_HOW TO COMPLETE THIS TASK_:
Retype each line of the material exactly, please, skipping any picture in it.

_SOURCE INFORMATION_:

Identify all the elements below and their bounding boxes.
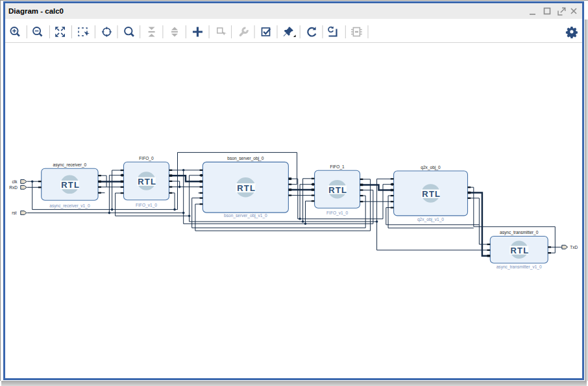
svg-text:RTL: RTL (328, 185, 347, 195)
svg-text:FIFO_0: FIFO_0 (139, 156, 154, 161)
svg-text:q2x_obj_v1_0: q2x_obj_v1_0 (417, 217, 444, 222)
svg-text:RTL: RTL (422, 189, 441, 199)
svg-text:bson_server_obj_0: bson_server_obj_0 (227, 156, 263, 161)
svg-text:TxD: TxD (570, 245, 578, 250)
svg-text:rst: rst (12, 211, 16, 215)
svg-text:RxD: RxD (9, 185, 18, 190)
svg-text:FIFO_1: FIFO_1 (330, 164, 345, 170)
svg-text:async_receiver_v1_0: async_receiver_v1_0 (49, 203, 90, 209)
svg-text:RTL: RTL (138, 177, 156, 187)
svg-text:clk: clk (12, 179, 18, 184)
svg-text:FIFO_v1_0: FIFO_v1_0 (136, 203, 157, 208)
svg-text:bson_server_obj_v1_0: bson_server_obj_v1_0 (224, 213, 267, 218)
svg-text:async_receiver_0: async_receiver_0 (53, 162, 87, 168)
svg-text:async_transmitter_v1_0: async_transmitter_v1_0 (496, 264, 542, 270)
svg-text:RTL: RTL (237, 183, 256, 193)
svg-text:q2x_obj_0: q2x_obj_0 (421, 165, 441, 170)
svg-text:RTL: RTL (61, 180, 80, 190)
svg-text:RTL: RTL (511, 246, 530, 255)
svg-text:FIFO_v1_0: FIFO_v1_0 (326, 211, 348, 216)
svg-text:async_transmitter_0: async_transmitter_0 (500, 230, 539, 235)
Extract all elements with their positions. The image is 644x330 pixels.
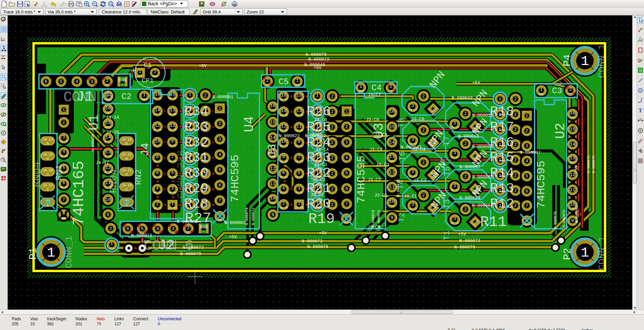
svg-text:N-000072: N-000072 [308,57,329,62]
svg-text:J3-C6: J3-C6 [314,117,327,122]
svg-text:N-000051: N-000051 [472,113,493,118]
svg-text:N-000072: N-000072 [183,245,204,250]
svg-text:+5V: +5V [199,63,207,68]
svg-text:CONN_2X8: CONN_2X8 [176,150,187,199]
svg-text:P4: P4 [562,54,573,66]
svg-text:J3-C3: J3-C3 [314,162,327,167]
svg-text:74HC165: 74HC165 [70,161,88,225]
svg-text:CONN_1: CONN_1 [597,236,607,270]
svg-text:J3-C3: J3-C3 [376,162,389,167]
svg-text:N-000072: N-000072 [377,210,381,228]
svg-text:RN2: RN2 [134,169,144,185]
svg-text:CONN_1: CONN_1 [64,236,74,268]
svg-text:N-000079: N-000079 [180,252,201,257]
svg-text:R33: R33 [184,120,208,135]
svg-text:N-000079: N-000079 [454,245,475,250]
svg-text:J1: J1 [76,89,93,105]
svg-text:C2: C2 [121,92,132,102]
svg-text:CONN_1: CONN_1 [597,44,607,78]
svg-text:R18: R18 [490,104,514,119]
svg-text:N-000002: N-000002 [177,219,198,224]
svg-text:R17: R17 [490,120,514,135]
svg-text:N-000072: N-000072 [459,238,480,243]
svg-text:N-000079: N-000079 [371,210,375,228]
svg-text:J3-C5: J3-C5 [374,132,387,138]
svg-text:N-000057: N-000057 [459,165,480,170]
svg-text:CONN_2X8: CONN_2X8 [308,150,319,199]
svg-text:R32: R32 [184,135,208,150]
svg-text:N-000001: N-000001 [212,95,234,100]
svg-text:R16: R16 [490,135,514,150]
svg-text:J3-C1: J3-C1 [310,192,324,198]
svg-text:N-000055: N-000055 [472,144,493,149]
svg-text:N-000067: N-000067 [472,203,493,208]
svg-text:N-000073: N-000073 [131,233,152,238]
svg-text:J3-C4: J3-C4 [369,147,382,152]
svg-text:R11: R11 [480,214,506,230]
svg-text:J3-C1: J3-C1 [404,194,417,199]
svg-text:RN04: RN04 [108,169,119,193]
svg-text:J2: J2 [158,237,175,254]
svg-text:J3-C4: J3-C4 [315,147,329,152]
svg-text:U2: U2 [553,123,568,139]
svg-text:R28: R28 [184,197,208,212]
svg-text:R13: R13 [490,181,514,196]
svg-text:+5V: +5V [458,232,466,237]
svg-text:+5V: +5V [141,239,149,244]
svg-text:74HC595: 74HC595 [355,156,368,204]
svg-text:T1: T1 [442,231,451,240]
svg-text:N-000022: N-000022 [279,133,300,139]
svg-text:+: + [131,66,136,76]
svg-text:C5: C5 [279,77,289,87]
svg-text:J3-C5: J3-C5 [309,132,322,138]
svg-text:N-00007D: N-00007D [91,133,95,151]
svg-text:74HC595: 74HC595 [229,155,242,203]
svg-text:+5V: +5V [574,165,579,173]
svg-text:J4-15: J4-15 [106,130,119,135]
svg-text:N-000079: N-000079 [553,212,557,229]
svg-text:N-000079: N-000079 [306,52,327,57]
svg-text:N-000079: N-000079 [592,156,596,173]
svg-text:N-000079: N-000079 [245,208,249,225]
svg-text:N-000079: N-000079 [307,244,328,250]
svg-text:R30: R30 [184,166,208,181]
svg-text:P2: P2 [562,248,573,260]
svg-text:N-000049: N-000049 [452,96,473,101]
svg-text:R15: R15 [490,150,514,165]
svg-text:C4: C4 [371,83,382,93]
svg-text:J3-C6: J3-C6 [366,117,379,122]
svg-text:N-000072: N-000072 [587,156,591,173]
svg-text:J3-C4: J3-C4 [412,147,425,152]
svg-text:CP1: CP1 [142,77,154,85]
svg-text:C3: C3 [552,86,562,96]
svg-text:T6: T6 [398,151,407,161]
svg-text:+5V: +5V [313,65,321,70]
svg-text:N-000047: N-000047 [520,150,541,155]
svg-text:J3-C7: J3-C7 [367,93,381,98]
svg-text:J3-C2: J3-C2 [312,177,325,182]
svg-text:N: N [640,118,641,120]
svg-text:U4: U4 [242,116,257,132]
svg-text:J3-C2: J3-C2 [367,177,381,182]
svg-text:N-000002: N-000002 [225,220,245,225]
svg-text:J4: J4 [139,143,152,157]
svg-text:N-000047: N-000047 [575,205,579,223]
svg-text:N-000072: N-000072 [251,208,255,225]
svg-text:J3-C2: J3-C2 [413,178,426,183]
svg-text:R12: R12 [490,197,514,212]
svg-text:74HC595: 74HC595 [535,161,548,209]
svg-text:J3-C1: J3-C1 [374,193,387,198]
svg-text:N-000069: N-000069 [459,196,480,201]
svg-text:C1: C1 [144,61,152,69]
svg-text:J3: J3 [266,144,279,158]
svg-text:T8: T8 [397,118,406,128]
svg-text:R19: R19 [308,211,335,227]
svg-text:U1: U1 [87,114,102,130]
svg-text:+5V: +5V [472,80,480,86]
svg-text:R14: R14 [490,166,514,181]
svg-text:N-000072: N-000072 [562,210,566,228]
svg-text:J4-14: J4-14 [106,115,119,120]
svg-text:R29: R29 [184,181,208,196]
svg-text:RN1: RN1 [54,165,64,180]
svg-text:R31: R31 [184,150,208,165]
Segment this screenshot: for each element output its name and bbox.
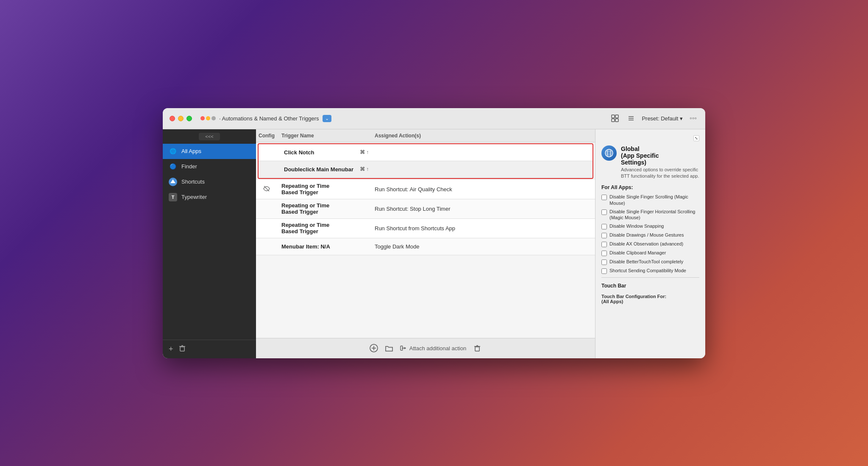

_WORKED SOLUTION_:
Identify all the elements below and their bounding boxes.
svg-text:RTL: RTL (328, 185, 347, 195)
svg-text:FIFO_0: FIFO_0 (139, 156, 154, 161)
svg-text:q2x_obj_v1_0: q2x_obj_v1_0 (417, 217, 444, 222)
svg-text:RTL: RTL (422, 189, 441, 199)
svg-text:bson_server_obj_0: bson_server_obj_0 (227, 156, 263, 161)
svg-text:TxD: TxD (570, 245, 578, 250)
svg-text:rst: rst (12, 211, 16, 215)
svg-text:RxD: RxD (9, 185, 18, 190)
svg-text:FIFO_1: FIFO_1 (330, 164, 345, 170)
svg-text:async_receiver_v1_0: async_receiver_v1_0 (49, 203, 90, 209)
svg-text:RTL: RTL (138, 177, 156, 187)
svg-text:clk: clk (12, 179, 18, 184)
svg-text:FIFO_v1_0: FIFO_v1_0 (136, 203, 157, 208)
svg-text:bson_server_obj_v1_0: bson_server_obj_v1_0 (224, 213, 267, 218)
svg-text:async_receiver_0: async_receiver_0 (53, 162, 87, 168)
svg-text:async_transmitter_v1_0: async_transmitter_v1_0 (496, 264, 542, 270)
svg-text:RTL: RTL (237, 183, 256, 193)
svg-text:q2x_obj_0: q2x_obj_0 (421, 165, 441, 170)
svg-text:RTL: RTL (61, 180, 80, 190)
svg-text:RTL: RTL (511, 246, 530, 255)
svg-text:FIFO_v1_0: FIFO_v1_0 (326, 211, 348, 216)
svg-text:async_transmitter_0: async_transmitter_0 (500, 230, 539, 235)
Extract all elements with their positions. The image is 644x330 pixels.
svg-text:N-000072: N-000072 [308,57,329,62]
svg-text:J3-C6: J3-C6 [314,117,327,122]
svg-text:N-000051: N-000051 [472,113,493,118]
svg-text:N-000072: N-000072 [183,245,204,250]
svg-text:+5V: +5V [199,63,207,68]
svg-text:CONN_2X8: CONN_2X8 [176,150,187,199]
svg-text:P4: P4 [562,54,573,66]
svg-text:J3-C3: J3-C3 [314,162,327,167]
svg-text:74HC165: 74HC165 [70,161,88,225]
svg-text:CONN_1: CONN_1 [597,236,607,270]
svg-text:J3-C3: J3-C3 [376,162,389,167]
svg-text:N-000072: N-000072 [377,210,381,228]
svg-text:RN2: RN2 [134,169,144,185]
svg-text:CONN_1: CONN_1 [64,236,74,268]
svg-text:N-000079: N-000079 [180,252,201,257]
svg-text:R33: R33 [184,120,208,135]
svg-text:N-000079: N-000079 [454,245,475,250]
svg-text:J1: J1 [76,89,93,105]
svg-text:C2: C2 [121,92,132,102]
svg-text:CONN_1: CONN_1 [597,44,607,78]
svg-text:R18: R18 [490,104,514,119]
svg-text:N-000002: N-000002 [177,219,198,224]
svg-text:R17: R17 [490,120,514,135]
svg-text:N-000072: N-000072 [459,238,480,243]
svg-text:N-000079: N-000079 [371,210,375,228]
svg-text:J3-C5: J3-C5 [374,132,387,138]
svg-text:N-000057: N-000057 [459,165,480,170]
svg-text:CONN_2X8: CONN_2X8 [308,150,319,199]
svg-text:R32: R32 [184,135,208,150]
svg-text:N-000001: N-000001 [212,95,234,100]
svg-text:R16: R16 [490,135,514,150]
svg-text:J3-C1: J3-C1 [310,192,324,198]
svg-text:N-000055: N-000055 [472,144,493,149]
svg-text:N-000067: N-000067 [472,203,493,208]
svg-text:N-000073: N-000073 [131,233,152,238]
svg-text:J3-C4: J3-C4 [369,147,382,152]
svg-text:R11: R11 [480,214,506,230]
svg-text:J3-C1: J3-C1 [404,194,417,199]
svg-text:RN04: RN04 [108,169,119,193]
svg-text:J2: J2 [158,237,175,254]
svg-text:J3-C4: J3-C4 [315,147,329,152]
svg-text:U2: U2 [553,123,568,139]
svg-text:R28: R28 [184,197,208,212]
svg-text:R13: R13 [490,181,514,196]
svg-text:+5V: +5V [458,232,466,237]
svg-text:+5V: +5V [141,239,149,244]
svg-text:74HC595: 74HC595 [355,156,368,204]
svg-text:T1: T1 [442,231,451,240]
svg-text:N-000022: N-000022 [279,133,300,139]
svg-text:+: + [131,66,136,76]
svg-text:C5: C5 [279,77,289,87]
svg-text:J3-C5: J3-C5 [309,132,322,138]
svg-text:N-00007D: N-00007D [91,133,95,151]
svg-text:74HC595: 74HC595 [229,155,242,203]
svg-text:+5V: +5V [574,165,579,173]
svg-text:J4-15: J4-15 [106,130,119,135]
svg-text:N-000079: N-000079 [553,212,557,229]
svg-text:N-000079: N-000079 [306,52,327,57]
svg-text:N-000079: N-000079 [592,156,596,173]
svg-text:N-000079: N-000079 [245,208,249,225]
svg-text:N-000079: N-000079 [307,244,328,250]
svg-text:R30: R30 [184,166,208,181]
svg-text:P2: P2 [562,248,573,260]
svg-text:N-000049: N-000049 [452,96,473,101]
svg-text:R15: R15 [490,150,514,165]
svg-text:C4: C4 [371,83,382,93]
svg-text:J3-C6: J3-C6 [366,117,379,122]
svg-text:N-000072: N-000072 [587,156,591,173]
svg-text:J3-C4: J3-C4 [412,147,425,152]
svg-text:CP1: CP1 [142,77,154,85]
svg-text:C3: C3 [552,86,562,96]
svg-text:T6: T6 [398,151,407,161]
svg-text:+5V: +5V [313,65,321,70]
svg-text:N-000047: N-000047 [520,150,541,155]
svg-text:J3-C7: J3-C7 [367,93,381,98]
svg-text:J3-C2: J3-C2 [312,177,325,182]
svg-text:N: N [640,118,641,120]
svg-text:U4: U4 [242,116,257,132]
svg-text:J3-C2: J3-C2 [367,177,381,182]
svg-text:N-000002: N-000002 [225,220,245,225]
svg-text:J4: J4 [139,143,152,157]
svg-text:N-000047: N-000047 [575,205,579,223]
svg-text:N-000072: N-000072 [251,208,255,225]
svg-text:J3-C2: J3-C2 [413,178,426,183]
svg-text:R12: R12 [490,197,514,212]
svg-text:74HC595: 74HC595 [535,161,548,209]
svg-text:J3-C1: J3-C1 [374,193,387,198]
svg-text:N-000069: N-000069 [459,196,480,201]
svg-text:C1: C1 [144,61,152,69]
svg-text:J3: J3 [266,144,279,158]
svg-text:T8: T8 [397,118,406,128]
svg-text:R19: R19 [308,211,335,227]
svg-text:U1: U1 [87,114,102,130]
svg-text:+5V: +5V [472,80,480,86]
svg-text:R14: R14 [490,166,514,181]
svg-text:N-000072: N-000072 [562,210,566,228]
svg-text:J4-14: J4-14 [106,115,119,120]
svg-text:R29: R29 [184,181,208,196]
svg-text:RN1: RN1 [54,165,64,180]
svg-text:R31: R31 [184,150,208,165]
Segment this screenshot: for each element output its name and bbox.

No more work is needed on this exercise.